2. Menguji pengaruh simultan antara kesiapan kerja dan konsep diri
terhadap kecemasan menghadapi wawancara kerja pada mahasiswi
tingkat akhir Fakultas Psikologi Universitas Kristen Satya Wacana
Salatiga.
3. Menguji perbedaan kecemasan dalam menghadapi wawancara kerja
ditinjau dari jenis kelamin pada mahasiswa tingkat akhir Fakultas
Psikologi Universitas Kristen Satya Wacana Salatiga.
12
4. Menguji perbedaan kecemasan dalam menghadapi wawancara kerja
ditinjau dari usia pada mahasiswa tingkat akhir Fakultas Psikologi
Universitas Kristen Satya Wacana Salatiga.
1.4 Manfaat Penelitian
Penelitian ini diharapkan mampu memberikan manfaat diantaranya
sebagai berikut :
1.4.1 Manfaat Teoritis
Memberikan sumbangan dibidang psikologi pendidikan,
psikologi perkembangan dan psikologi industri khususnya mengenai
pengaruh kesiapan kerja dan konsep diri terhadap kecemasan
menghadapi wawancara kerja pada mahasiswa tingkat akhir Fakultas
Psikologi Universitas Kristen Satya Wacana ditinjau dari jenis
kelamin dan usia.
1.4.2 Manfaat Praktis
a. Memberikan gambaran tentang pengaruh kesiapan kerja dan
konsep diri terhadap kecemasan menghadapi wawancara kerja
pada mahasiswa tingkat akhir Fakultas Psikologi Universitas
Kristen Satya Wacana serta sebagai umpan balik bagi Institusi
pendidikan untuk mengusahakan berbagai upaya agar
mahasiswa yang telah lulus siap mengikuti wawancara kerja
supaya segera memperoleh pekerjaan.
b. Bagi mahasiswa diharapkan agar dapat menjadi salah satu bahan
informasi dalam mempersiapkan diri menghadapi wawancara
kerja dengan lebih meningkatkan konsep diri yang positif
sehingga mampu mengatasi timbulnya kecemasan.

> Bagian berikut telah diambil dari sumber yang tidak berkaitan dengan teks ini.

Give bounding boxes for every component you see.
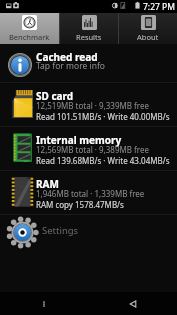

c. Bagi peneliti lain sebagai bahan pembanding dalam studi
selanjutnya mengenai pengaruh kesiapan kerja dan konsep diri
terhadap kecemasan menghadapi wawancara kerja pada
mahasiswa tingkat akhir Fakultas Psikologi Universitas Kristen
Satya Wacana ditinjau dari jenis kelamin dan usia.